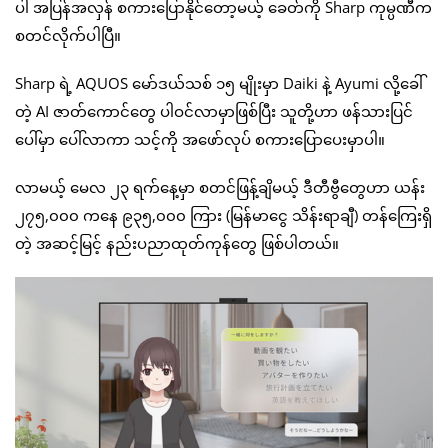
ပါ အပြန်အလှန် စကားပြောနိုင်တော့မယ့် ခေတ်ကို Sharp ကုမ္ပဏီက
စတင်လိုက်ပါပြီ။
Sharp ရဲ့ AQUOS မော်ဒယ်သစ် ၁၅ မျိုးမှာ Daiki နဲ့ Ayumi လို့ခေါ်
တဲ့ AI ဇာတ်ကောင်တွေ ပါဝင်လာမှာဖြစ်ပြီး သူတို့ဟာ ဖန်သားပြင်
ပေါ်မှာ ပေါ်လာကာ သင့်ကို အဖော်လုပ် စကားပြောပေးမှာပါ။
လာမယ့် မေလ ၂၃ ရက်နေ့မှာ စတင်ဖြန့်ချိမယ့် ဒီတီဗွီတွေဟာ ယန်း
၂၇၅,၀၀၀ ကနေ ၉၃၅,၀၀၀ ကြား (မြန်မာငွေ သိန်းရာချီ) တန်ကြေးရှိ
တဲ့ အဆင့်မြင့် နည်းပညာထုတ်ကုန်တွေ ဖြစ်ပါတယ်။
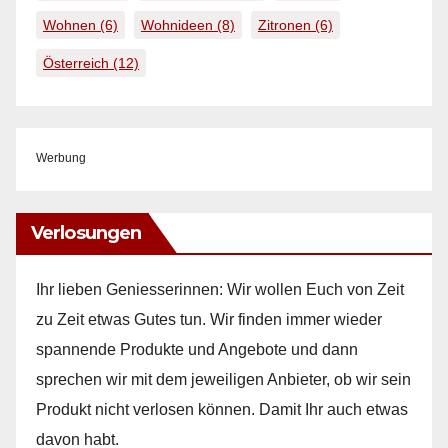
Wohnen
(6)
Wohnideen
(8)
Zitronen
(6)
Österreich
(12)
Werbung
Verlosungen
Ihr lieben Geniesserinnen: Wir wollen Euch von Zeit
zu Zeit etwas Gutes tun. Wir finden immer wieder
spannende Produkte und Angebote und dann
sprechen wir mit dem jeweiligen Anbieter, ob wir sein
Produkt nicht verlosen können. Damit Ihr auch etwas
davon habt.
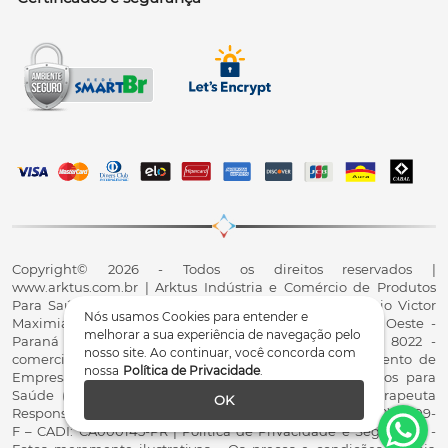
Copyright© 2026 - Todos os direitos reservados |
www.arktus.com.br | Arktus Indústria e Comércio de Produtos
Para Saúde Ltda | CNPJ: 01.417.367/0001-78 | R. Antônio Victor
Nós usamos Cookies para entender e
Maximiano, 107, Parque Industrial II, Santa Tereza do Oeste -
melhorar a sua experiência de navegação pelo
Paraná - CEP 85825-900 - Fale conosco: 0800 200 8022 -
nosso site. Ao continuar, você concorda com
comercial@arktus.com.br | Autorização de Funcionamento de
nossa
Política de Privacidade
.
Empresa - AFE/ANVISA - Para Fabricação de Produtos para
Saúde (Correlatos): 8.02.844-5 (UX418X102741) - Fisioterapeuta
OK
Responsável Técnico Dr. Alex Fernando Zani - Crefito8(PR): 8409-
F – CADI: CA000145-PR | Política de Privacidade e Segurança -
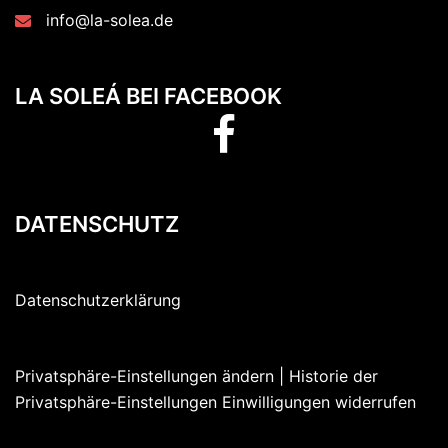
info@la-solea.de
LA SOLEÁ BEI FACEBOOK
LA
SOLEÁ
bei
facebook
DATENSCHUTZ
Datenschutzerklärung
Privatsphäre-Einstellungen ändern
| Historie der
Privatsphäre-Einstellungen
Einwilligungen widerrufen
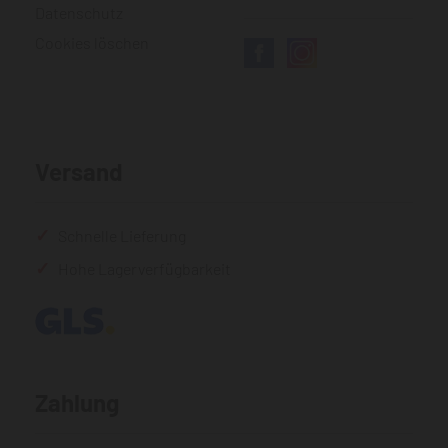
Datenschutz
Cookies löschen
Versand
Schnelle Lieferung
Hohe Lagerverfügbarkeit
Zahlung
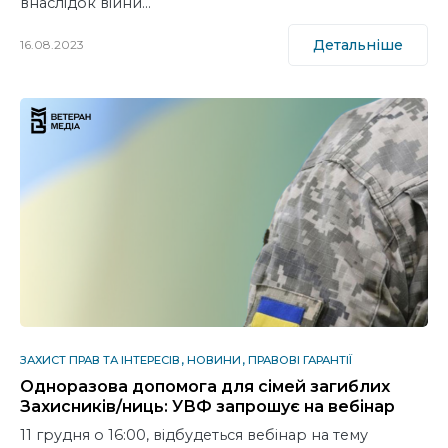
внаслідок війни…
Детальніше
16.08.2023
ЗАХИСТ ПРАВ ТА ІНТЕРЕСІВ
НОВИНИ
ПРАВОВІ ГАРАНТІЇ
Одноразова допомога для сімей загиблих
Захисників/ниць: УВФ запрошує на вебінар
11 грудня о 16:00, відбудеться вебінар на тему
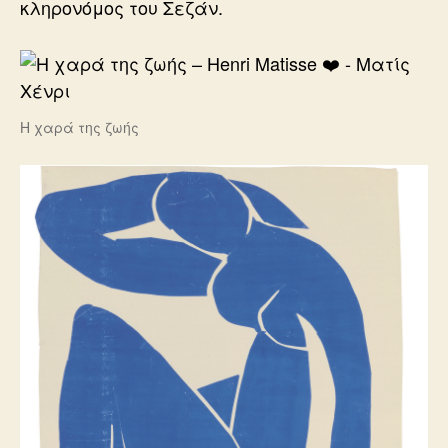
κληρονόμος του Σεζάν.
Η χαρά της ζωής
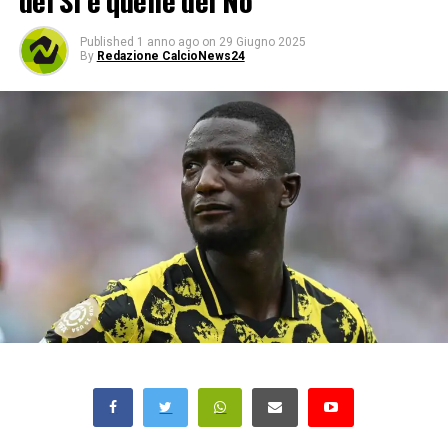
del Sì e quelle del No
Published
1 anno ago
on
29 Giugno 2025
By
Redazione CalcioNews24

-*-*-

Problem details:
Print each line of the listing, starting at its first and ending with the line that holds "တဲ့ AI ဇာတ်ကောင်တွေ", but skip any pictures.

Solution below:
ပါ အပြန်အလှန် စကားပြောနိုင်တော့မယ့် ခေတ်ကို Sharp ကုမ္ပဏီက
စတင်လိုက်ပါပြီ။
Sharp ရဲ့ AQUOS မော်ဒယ်သစ် ၁၅ မျိုးမှာ Daiki နဲ့ Ayumi လို့ခေါ်
တဲ့ AI ဇာတ်ကောင်တွေ ပါဝင်လာမှာဖြစ်ပြီး သူတို့ဟာ ဖန်သားပြင်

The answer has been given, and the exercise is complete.